A technical analysis from Check Point Research says a command-and-control server linked to SystemBC exposed a botnet of more than 1,570 victims, after investigators found the malware in use by threat actors tied to The Gentlemen ransomware operation.
KEY FACTS
- Victims The SystemBC server was tied to more than 1,570 compromised hosts.
- Scope Victims were identified in the U.S., the U.K., Germany, Australia and Romania.
- Ransomware group The Gentlemen has claimed more than 320 victims since emerging in July 2025.
- Technique SystemBC creates SOCKS5 tunnels and can download and run additional malware.
The report said an affiliate deployed SystemBC on a compromised host, while the linked server was used to manage hundreds of victims across multiple regions.

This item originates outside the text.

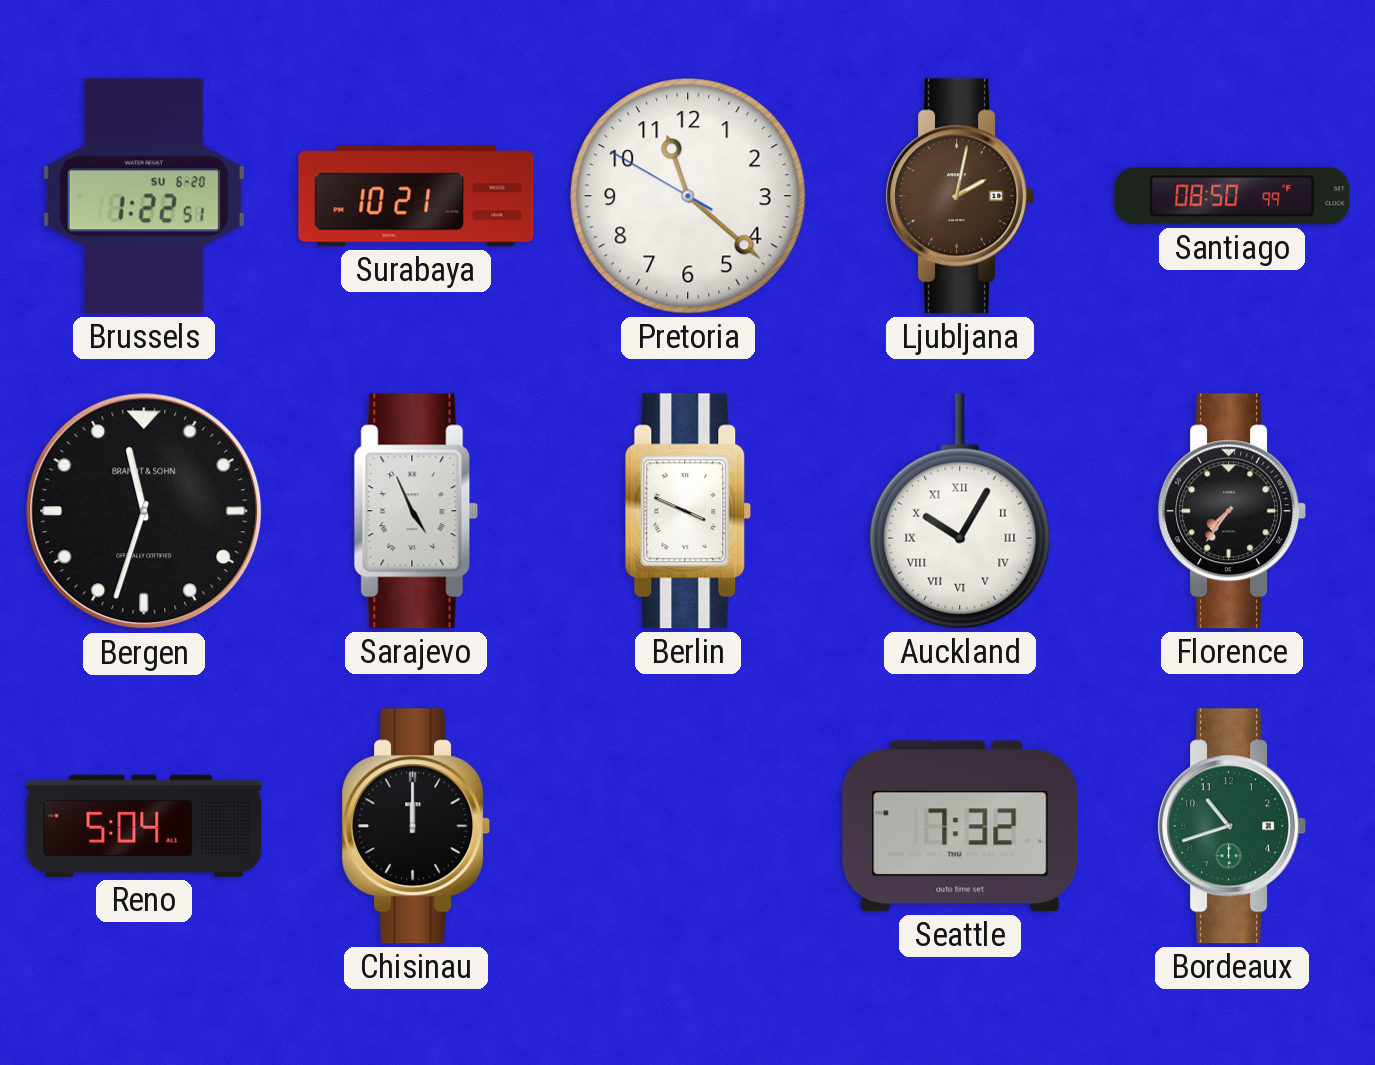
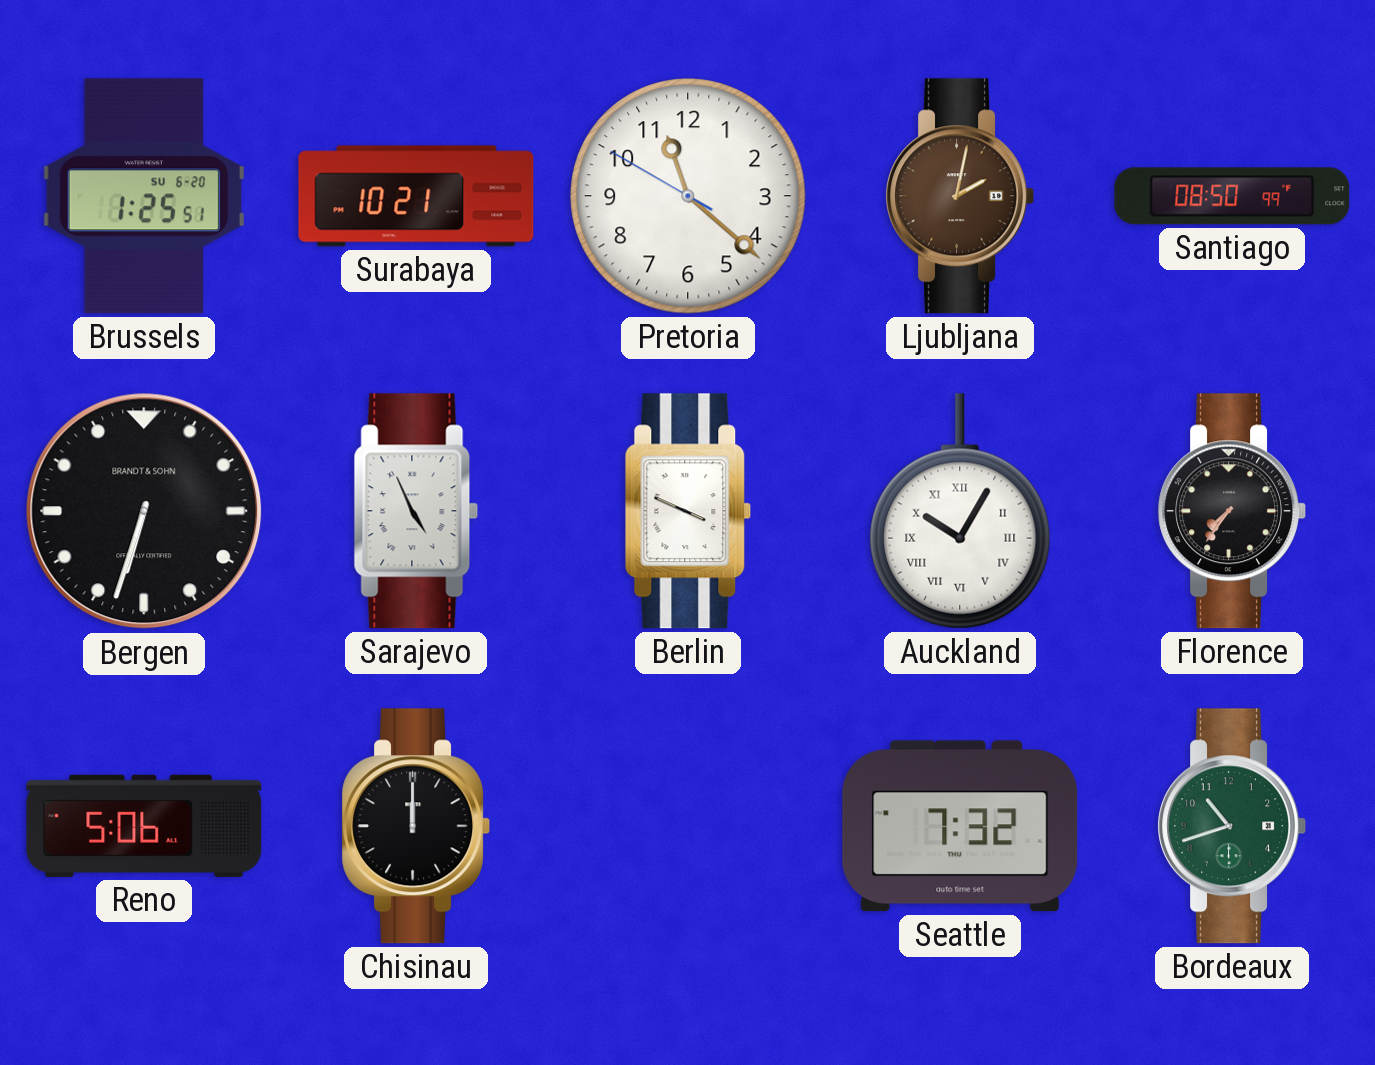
Brussels: 1:22 -> 1:25
Bergen: 11:33 -> 6:33
Reno: 5:04 -> 5:06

The exact role of the proxy malware in the group’s operations remains unclear, including whether it is part of the standard playbook or used by a specific affiliate for access and data theft.
The malware uses a custom RC4-encrypted protocol to connect to its server and can stage payloads either on disk or directly in memory. The report also described activity that included discovery, lateral movement, payload staging and defense evasion before ransomware deployment.
On Windows systems, the attack chain can push a PowerShell script that disables real-time monitoring, adds exclusions, turns off the firewall, re-enables SMB1 and relaxes LSA anonymous access controls before the ransomware binary runs. The ESXi variant adds persistence through crontab, can shut down virtual machines and blocks recovery.
The disclosure said the group has targeted Windows, Linux, NAS and BSD systems and has used legitimate drivers and custom tools to blunt defenses. It also said the attackers have abused Group Policy Objects to widen compromise across domains.
WHY IT MATTERS
The findings show how ransomware crews can combine access, proxy malware and defense evasion to reach more systems before defenders respond. They also suggest the scale of one affiliate network may be larger than what is publicly visible.